A Lesson In Advance Of Dying
To bemoan illness following a good life seemed ungrateful.
B. Stephens; Wall Street Journal; 12/13/2011

Does the fashion of our dying count in the final reckoning of how we have lived our lives? Nearly my first job at the University of Chicago was to go through the Platonic dialogues on the trial and death of Socrates. "Then, holding the cup to his lips, quite readily and cheerfully he drank off the poison. " It is the supreme moment in the Western philosophical tradition, when wisdom and courage, resignation and defiance, combine to overcome injustice and, in a sense, death itself.

Would that we could all die as Socrates did. Typically we don't. "The good death has increasingly become a misconception," wrote the Yale physician and bioethicist Sherwin Nuland in his 1993 prize-winning publication "How We Die." Dying, in Dr. Nuland's eloquent telling, amounts to "a sequence of harmful occurrences that involve by their very nature the disintegration of the dying individual's humanity." Who can—who would dare—judge a man's value when his mind and body are being picked bare by disease?

I've been thinking about all this for over a year now as I watched a brain tumor, along with the related medical interventions, pick away at my father bit by bit. First, an operation to eliminate the cancerous growth, which wiped out his right field of vision and took away his ability to read and drive. Next came debilitating rounds of chemo and radiation, along with an agonizing case of shingles. Then avascular necrosis set in, making him unable to walk. Subsequently, as the tumor returned, his memory began to slip. Near the end he was almost totally blind, couldn't utter a sentence, couldn't take a pill, couldn't hold his meals down. Cancer is a heist culminating in murder.

I assume Dr. Nuland's book should have prepared me for this. I suppose, too, that I should have recognised what was approaching after visiting my aunt as she was dying of brain cancer. My father had been with me on that journey to wish his sister a last happy birthday. His own tumor was recognized 3 weeks afterwards.

But I wasn't ready. My father, generally in excellent shape, had a way of projecting an air of indestructibility. When he called to tell me about the prognosis, it was in a tone suggesting it was only slightly more serious than a fender-bender. The 5-year survival rate for his kind of cancer is 4%. I looked that up on the Web, then persuaded myself that he was surely in the 4%.

"The body has 1, 000 lines of innovative defense," I recall my father telling me as a youngster, in what must have been one of our very first talks about dying. And I had believed him, because to me he was the living proof.

To grow up is to realize that the self-belief a parent radiates around his children is hardly ever the assurance the parent senses. I knew my father well enough to know his various anxieties and various insecurities. I knew he had seen his own father die of brain cancer and was intimately familiar with the course of the sickness. I knew that, born optimist though he was, he had no faith in an afterlife. My father treasured the life he had, lived it fully and well, had no desire to abandon it.

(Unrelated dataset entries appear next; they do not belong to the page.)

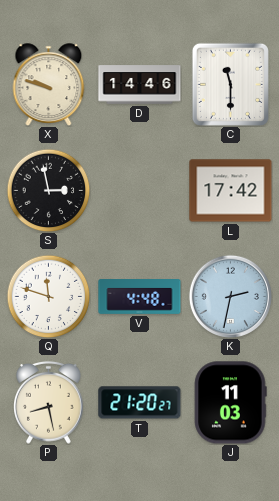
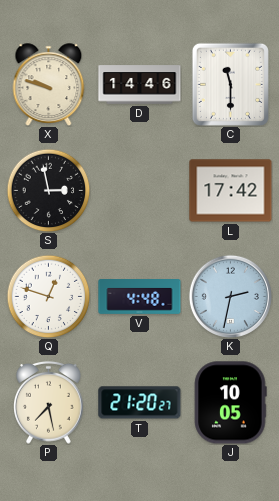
Q: 11:48 -> 12:48
P: 8:28 -> 7:28
J: 11:03 -> 10:05
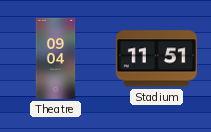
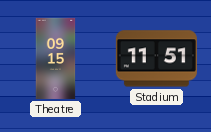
Theatre: 09:04 -> 09:15
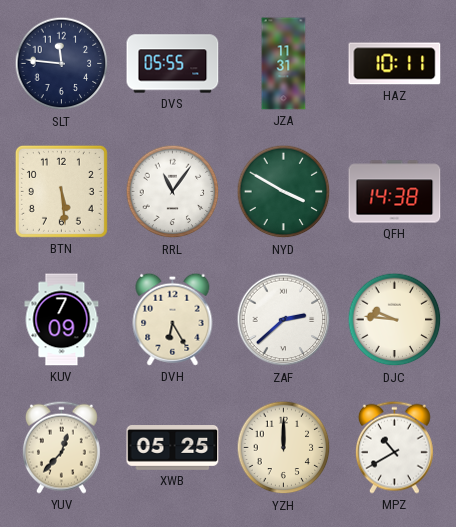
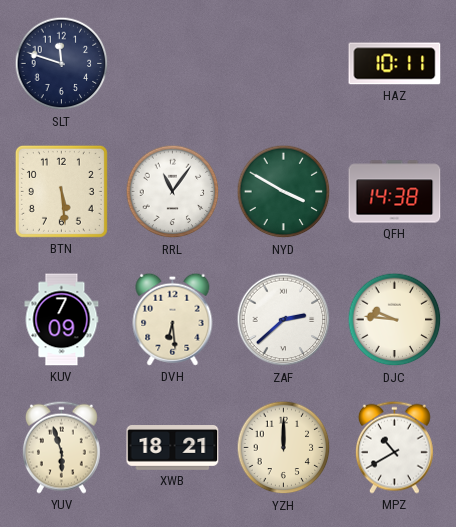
SLT: 11:46 -> 11:48
DVS: 05:55 -> none
JZA: 11:31 -> none
DVH: 6:25 -> 6:29
YUV: 12:37 -> 5:57
XWB: 05:25 -> 18:21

All this meant that the verdict should have been devastating to him. Still he never betrayed the slightest sign of concern. Apart from when his shingles were at their most excruciating, he continued to be his content, involved, stimulating self. For a while I put this down to his belief that he would in some way beat the cancer, a belief I was keen to share.

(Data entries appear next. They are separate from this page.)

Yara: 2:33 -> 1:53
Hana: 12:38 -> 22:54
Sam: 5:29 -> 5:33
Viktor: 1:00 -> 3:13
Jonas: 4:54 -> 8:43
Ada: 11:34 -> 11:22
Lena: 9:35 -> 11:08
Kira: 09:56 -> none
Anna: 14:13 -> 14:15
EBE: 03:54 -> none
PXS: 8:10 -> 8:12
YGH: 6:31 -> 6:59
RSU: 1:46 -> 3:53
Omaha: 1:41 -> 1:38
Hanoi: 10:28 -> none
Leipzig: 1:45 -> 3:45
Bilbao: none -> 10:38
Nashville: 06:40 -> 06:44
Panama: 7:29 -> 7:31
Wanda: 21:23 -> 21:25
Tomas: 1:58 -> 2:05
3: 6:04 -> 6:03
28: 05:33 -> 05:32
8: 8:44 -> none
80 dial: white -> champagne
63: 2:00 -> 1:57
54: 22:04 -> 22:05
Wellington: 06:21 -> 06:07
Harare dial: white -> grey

Yet my father retained his usual sangfroid even when it grew to be obvious that there would be no getting well. There were no 5 phases of grief, no rounds of denial, anger, bargaining and melancholy. About six weeks before the end, when we had brought him to a hospice, I asked if he wouldn't rather be at home. "Given where I am," he responded with a cocked eyebrow, "I am where I am." I was stunned he could even speak. We brought him home regardless.

How did my father retain his composure in the face of his progressive deterioration? We never spoke about it. I sometimes chalked it up to being born in the 1930s, before the baby boom and the cult of self. He was not a complainer. To bemoan his illness after a lifetime in which the good breaks outnumbered the negative ones would have appeared to him ungrateful. The worst he ever mentioned to me about his cancer was that it was "a bummer."

Yet there was something different at work. The sicker my father got, the more dependent he started to be on his family, the less he had to give back. What could he offer, other than not to sink us into the horror he surely must have felt? So he retained his usual energetic and joyful interest in our lives and the lives of his close friends and in politics and the films we watched with each other. Sticking to the routine and the lighthearted was his way of being protective with the folks he adored. For as long as he could muster his wits, death was not permitted to enter the room.

Throughout his existence my father taught me many lessons: about language, history and beliefs; about integrity, loyalty and love. In the end, he taught me that death cannot destroy the dignity of a dignified man.